Long-term human vein graft contractility and morphology: a functional and histopathological study of retrieved coronary vein grafts

Abstract

Vasoreactivity of 11 coronary artery vein bypass grafts and 13 human saphenous veins was examined. Isometric tension studies were performed in response to potassium chloride (110 mmol/l), noradrenaline (10(-9)-10(-4) mol/l), serotonin (10(-9)-10(-4) mol/l) and histamine (10(-8)-10(-2) mol/l). After precontraction with noradrenaline (10(-5) mol/l), the response to acetylcholine (10(-8)-10(-4) mol/l) and the calcium ionophore A23187 (10(-8)-10(-4) mol/l) was also assessed.
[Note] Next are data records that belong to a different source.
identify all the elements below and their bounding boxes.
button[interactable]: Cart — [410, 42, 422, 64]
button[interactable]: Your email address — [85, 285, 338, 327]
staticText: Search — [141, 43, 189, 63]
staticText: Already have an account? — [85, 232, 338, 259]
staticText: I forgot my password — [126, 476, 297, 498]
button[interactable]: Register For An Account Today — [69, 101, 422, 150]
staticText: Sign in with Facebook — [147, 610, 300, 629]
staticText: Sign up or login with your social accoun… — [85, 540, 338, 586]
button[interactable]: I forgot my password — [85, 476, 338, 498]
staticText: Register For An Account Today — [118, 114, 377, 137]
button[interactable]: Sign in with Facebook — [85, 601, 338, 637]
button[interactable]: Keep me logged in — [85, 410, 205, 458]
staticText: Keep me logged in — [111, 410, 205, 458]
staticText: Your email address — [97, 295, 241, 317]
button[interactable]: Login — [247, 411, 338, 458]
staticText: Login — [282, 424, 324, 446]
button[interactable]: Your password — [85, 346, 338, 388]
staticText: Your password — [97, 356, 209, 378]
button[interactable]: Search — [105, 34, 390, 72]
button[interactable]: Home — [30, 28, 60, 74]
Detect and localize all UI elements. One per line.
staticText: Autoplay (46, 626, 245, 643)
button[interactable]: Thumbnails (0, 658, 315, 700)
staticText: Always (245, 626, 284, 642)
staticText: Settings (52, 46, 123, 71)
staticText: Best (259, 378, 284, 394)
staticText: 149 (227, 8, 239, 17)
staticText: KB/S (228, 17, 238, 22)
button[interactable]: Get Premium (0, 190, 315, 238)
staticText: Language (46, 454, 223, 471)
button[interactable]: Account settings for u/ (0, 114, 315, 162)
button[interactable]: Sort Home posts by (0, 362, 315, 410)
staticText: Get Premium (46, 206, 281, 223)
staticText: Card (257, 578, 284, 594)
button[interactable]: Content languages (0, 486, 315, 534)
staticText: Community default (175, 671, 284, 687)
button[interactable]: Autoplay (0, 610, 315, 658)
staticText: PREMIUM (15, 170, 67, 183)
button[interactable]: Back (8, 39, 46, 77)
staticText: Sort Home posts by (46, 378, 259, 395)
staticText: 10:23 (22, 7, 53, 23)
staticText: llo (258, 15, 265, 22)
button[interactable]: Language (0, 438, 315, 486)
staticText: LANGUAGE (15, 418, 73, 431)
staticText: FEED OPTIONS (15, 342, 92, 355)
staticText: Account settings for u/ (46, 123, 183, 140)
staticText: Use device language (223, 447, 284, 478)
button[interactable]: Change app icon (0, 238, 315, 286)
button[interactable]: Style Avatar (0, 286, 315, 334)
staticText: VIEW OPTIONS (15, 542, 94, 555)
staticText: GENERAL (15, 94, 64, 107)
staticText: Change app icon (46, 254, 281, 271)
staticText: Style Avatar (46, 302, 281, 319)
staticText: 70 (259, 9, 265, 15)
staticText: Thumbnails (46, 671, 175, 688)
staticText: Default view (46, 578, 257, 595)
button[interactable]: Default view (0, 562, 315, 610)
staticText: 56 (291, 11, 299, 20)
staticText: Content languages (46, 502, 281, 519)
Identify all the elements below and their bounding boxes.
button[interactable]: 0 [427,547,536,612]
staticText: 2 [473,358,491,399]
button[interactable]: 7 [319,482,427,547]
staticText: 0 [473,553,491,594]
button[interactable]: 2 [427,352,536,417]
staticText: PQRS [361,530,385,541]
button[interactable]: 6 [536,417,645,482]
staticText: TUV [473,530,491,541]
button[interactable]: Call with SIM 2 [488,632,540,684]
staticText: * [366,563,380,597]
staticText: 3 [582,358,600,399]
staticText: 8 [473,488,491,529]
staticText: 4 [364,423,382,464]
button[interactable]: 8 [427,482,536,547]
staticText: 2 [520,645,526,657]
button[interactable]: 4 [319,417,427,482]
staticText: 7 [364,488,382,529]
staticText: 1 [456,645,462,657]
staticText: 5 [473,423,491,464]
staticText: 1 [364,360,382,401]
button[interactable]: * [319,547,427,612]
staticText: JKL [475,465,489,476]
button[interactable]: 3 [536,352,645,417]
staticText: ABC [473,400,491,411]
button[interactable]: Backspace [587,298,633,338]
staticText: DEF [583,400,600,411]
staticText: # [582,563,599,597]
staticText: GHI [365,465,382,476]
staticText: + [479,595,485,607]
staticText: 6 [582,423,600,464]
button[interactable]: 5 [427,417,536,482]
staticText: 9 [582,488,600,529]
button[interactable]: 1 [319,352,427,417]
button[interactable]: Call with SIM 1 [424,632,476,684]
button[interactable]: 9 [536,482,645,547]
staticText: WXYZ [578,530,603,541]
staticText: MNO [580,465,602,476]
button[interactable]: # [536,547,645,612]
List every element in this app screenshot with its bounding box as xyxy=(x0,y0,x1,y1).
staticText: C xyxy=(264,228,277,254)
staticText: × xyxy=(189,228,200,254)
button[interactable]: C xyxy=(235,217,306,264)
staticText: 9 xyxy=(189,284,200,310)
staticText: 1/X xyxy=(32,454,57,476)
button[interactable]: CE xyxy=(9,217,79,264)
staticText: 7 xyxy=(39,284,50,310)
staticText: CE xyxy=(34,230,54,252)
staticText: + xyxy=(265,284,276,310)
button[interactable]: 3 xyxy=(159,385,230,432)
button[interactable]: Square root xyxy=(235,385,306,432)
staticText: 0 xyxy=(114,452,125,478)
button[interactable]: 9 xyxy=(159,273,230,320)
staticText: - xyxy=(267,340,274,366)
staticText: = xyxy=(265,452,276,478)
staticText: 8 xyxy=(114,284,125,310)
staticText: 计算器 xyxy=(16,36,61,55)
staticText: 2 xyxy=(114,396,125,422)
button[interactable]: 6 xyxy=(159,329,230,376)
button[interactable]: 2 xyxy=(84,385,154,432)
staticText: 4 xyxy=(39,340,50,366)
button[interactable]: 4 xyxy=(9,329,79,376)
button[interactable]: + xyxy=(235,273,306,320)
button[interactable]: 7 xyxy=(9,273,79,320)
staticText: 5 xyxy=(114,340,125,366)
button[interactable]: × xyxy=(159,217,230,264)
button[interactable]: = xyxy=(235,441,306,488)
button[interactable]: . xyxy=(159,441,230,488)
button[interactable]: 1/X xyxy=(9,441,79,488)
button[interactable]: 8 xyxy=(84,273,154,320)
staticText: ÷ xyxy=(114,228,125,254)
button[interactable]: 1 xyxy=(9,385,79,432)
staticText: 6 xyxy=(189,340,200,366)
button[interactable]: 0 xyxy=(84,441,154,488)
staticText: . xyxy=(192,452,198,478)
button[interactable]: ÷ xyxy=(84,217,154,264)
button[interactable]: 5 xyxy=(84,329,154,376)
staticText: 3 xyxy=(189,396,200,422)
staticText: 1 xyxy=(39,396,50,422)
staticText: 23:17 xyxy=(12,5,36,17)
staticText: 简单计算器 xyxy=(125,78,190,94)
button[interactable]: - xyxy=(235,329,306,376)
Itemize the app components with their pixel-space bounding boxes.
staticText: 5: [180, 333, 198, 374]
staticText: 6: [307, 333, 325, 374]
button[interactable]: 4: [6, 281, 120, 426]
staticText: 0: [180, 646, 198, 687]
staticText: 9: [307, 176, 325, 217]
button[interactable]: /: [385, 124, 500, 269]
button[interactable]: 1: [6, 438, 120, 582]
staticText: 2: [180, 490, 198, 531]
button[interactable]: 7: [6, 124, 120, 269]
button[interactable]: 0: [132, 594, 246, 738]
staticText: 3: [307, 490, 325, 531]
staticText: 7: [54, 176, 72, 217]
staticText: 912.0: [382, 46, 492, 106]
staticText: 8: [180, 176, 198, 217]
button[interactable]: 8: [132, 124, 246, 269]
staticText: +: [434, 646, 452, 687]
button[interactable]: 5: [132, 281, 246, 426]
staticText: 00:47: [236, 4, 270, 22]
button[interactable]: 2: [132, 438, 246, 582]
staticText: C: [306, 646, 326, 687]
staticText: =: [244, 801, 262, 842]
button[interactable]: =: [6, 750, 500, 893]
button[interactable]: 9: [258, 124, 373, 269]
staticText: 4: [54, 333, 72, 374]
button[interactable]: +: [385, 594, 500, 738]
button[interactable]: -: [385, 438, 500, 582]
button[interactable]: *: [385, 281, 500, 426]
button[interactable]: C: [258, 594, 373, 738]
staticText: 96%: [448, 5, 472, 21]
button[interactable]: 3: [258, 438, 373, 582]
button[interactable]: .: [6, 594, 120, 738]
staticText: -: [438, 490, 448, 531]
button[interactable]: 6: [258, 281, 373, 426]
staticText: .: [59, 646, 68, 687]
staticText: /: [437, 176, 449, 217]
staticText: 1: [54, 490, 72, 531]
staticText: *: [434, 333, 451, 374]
Results are given as mean(s.e.m.). Compared with saphenous veins, vein grafts showed decreased sensitivity to noradrenaline (1.7(0.5) versus 0.4(0.1) mumol/l, P = 0.01), no change in sensitivity to serotonin (55(18) versus 37(15) mumol/l, P > 0.05) and supersensitivity to histamine (3.2(0.9) versus 30.1(13.2) mumol/l, P = 0.01). Vein grafts had a decreased maximal contraction to potassium chloride (1.1(0.3) versus 5.5(0.8) g, P = 0.0001), noradrenaline (1.2(0.3) versus 4.1(0.8) g, P = 0.005), histamine (1.2(0.3) versus 4.5(0.8) g, P = 0.003) and serotonin (0.7(0.2) versus 5.7(0.6) g, P = 0.0002) compared with saphenous vein. Precontracted vein grafts did not relax in response to acetylcholine; in contrast, saphenous vein relaxed in a dose-dependent manner to a maximal relaxation of 22(3) per cent. Both saphenous vein and vein graft relaxed in response to A23187. Vein graft intimal thickness was approximately fourfold greater than that of saphenous vein (540(110) versus 136(30) microns). Scanning electron microscopy of vein and vein graft revealed an intact endothelium. Coronary artery vein grafts are capable of responding to various contractile agonists; these response are notably different from those of saphenous vein and there is a loss of endothelium-dependent relaxation. Even at a late stage vein grafts are not inert but are functional conduits with an abnormally responsive endothelium and a less potent, but significantly altered, smooth muscle contractile profile.